** Opening Provided entries block **

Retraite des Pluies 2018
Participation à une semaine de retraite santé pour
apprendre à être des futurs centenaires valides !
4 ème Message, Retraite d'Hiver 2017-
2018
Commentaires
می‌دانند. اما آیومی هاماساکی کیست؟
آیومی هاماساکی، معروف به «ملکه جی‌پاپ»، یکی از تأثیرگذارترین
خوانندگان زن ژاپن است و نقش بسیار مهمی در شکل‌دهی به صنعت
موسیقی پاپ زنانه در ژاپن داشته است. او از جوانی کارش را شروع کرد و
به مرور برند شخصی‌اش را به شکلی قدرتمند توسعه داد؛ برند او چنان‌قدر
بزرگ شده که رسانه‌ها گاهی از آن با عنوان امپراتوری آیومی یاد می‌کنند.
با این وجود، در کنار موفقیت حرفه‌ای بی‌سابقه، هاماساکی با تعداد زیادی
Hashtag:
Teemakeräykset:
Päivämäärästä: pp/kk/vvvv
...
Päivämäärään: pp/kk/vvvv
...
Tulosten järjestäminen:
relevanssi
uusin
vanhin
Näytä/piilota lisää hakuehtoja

** Closing Provided entries block **
** Opening Provided entries block **

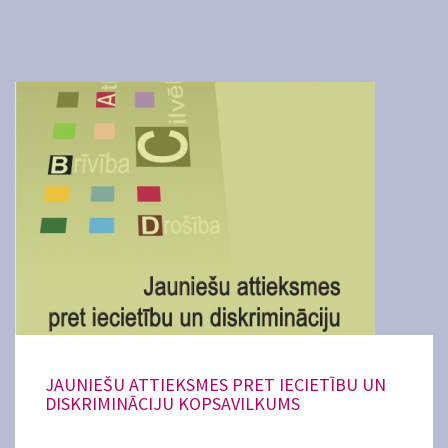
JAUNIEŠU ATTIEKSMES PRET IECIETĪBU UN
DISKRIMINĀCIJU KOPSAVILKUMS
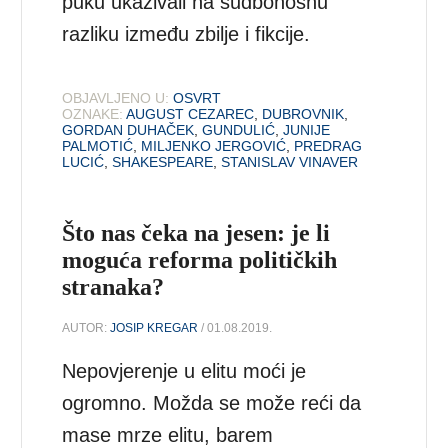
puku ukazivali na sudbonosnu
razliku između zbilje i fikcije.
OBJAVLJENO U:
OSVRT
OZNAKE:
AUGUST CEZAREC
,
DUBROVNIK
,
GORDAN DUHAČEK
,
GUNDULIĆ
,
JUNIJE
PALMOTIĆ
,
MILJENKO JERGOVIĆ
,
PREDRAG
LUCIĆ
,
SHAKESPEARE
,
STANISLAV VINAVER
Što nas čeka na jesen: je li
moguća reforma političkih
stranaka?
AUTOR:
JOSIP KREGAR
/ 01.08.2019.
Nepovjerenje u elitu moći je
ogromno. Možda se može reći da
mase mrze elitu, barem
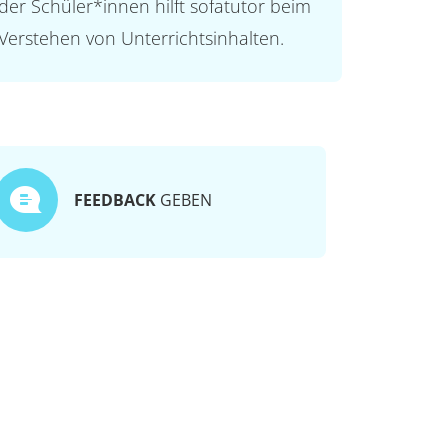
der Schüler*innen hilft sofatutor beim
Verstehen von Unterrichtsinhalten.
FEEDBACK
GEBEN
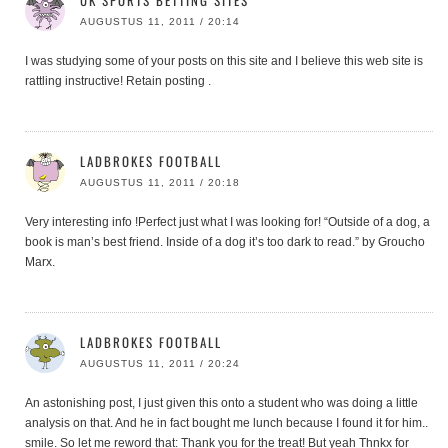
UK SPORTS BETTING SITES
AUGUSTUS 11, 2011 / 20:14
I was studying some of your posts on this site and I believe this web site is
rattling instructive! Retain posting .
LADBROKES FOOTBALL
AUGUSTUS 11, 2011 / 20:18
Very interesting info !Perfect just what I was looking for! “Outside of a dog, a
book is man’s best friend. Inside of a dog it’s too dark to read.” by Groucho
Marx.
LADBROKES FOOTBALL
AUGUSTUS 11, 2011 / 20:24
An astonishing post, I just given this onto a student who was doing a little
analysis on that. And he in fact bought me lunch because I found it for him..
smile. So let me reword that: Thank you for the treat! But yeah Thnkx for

** Closing Provided entries block **

Once you find the line with "apprendre à être" in the entries above, output it and each line after it up to and including the line with "Näytä/piilota lisää hakuehtoja", and nothing else.

apprendre à être des futurs centenaires valides !
4 ème Message, Retraite d'Hiver 2017-
2018
Commentaires
می‌دانند. اما آیومی هاماساکی کیست؟
آیومی هاماساکی، معروف به «ملکه جی‌پاپ»، یکی از تأثیرگذارترین
خوانندگان زن ژاپن است و نقش بسیار مهمی در شکل‌دهی به صنعت
موسیقی پاپ زنانه در ژاپن داشته است. او از جوانی کارش را شروع کرد و
به مرور برند شخصی‌اش را به شکلی قدرتمند توسعه داد؛ برند او چنان‌قدر
بزرگ شده که رسانه‌ها گاهی از آن با عنوان امپراتوری آیومی یاد می‌کنند.
با این وجود، در کنار موفقیت حرفه‌ای بی‌سابقه، هاماساکی با تعداد زیادی
Hashtag:
Teemakeräykset:
Päivämäärästä: pp/kk/vvvv
...
Päivämäärään: pp/kk/vvvv
...
Tulosten järjestäminen:
relevanssi
uusin
vanhin
Näytä/piilota lisää hakuehtoja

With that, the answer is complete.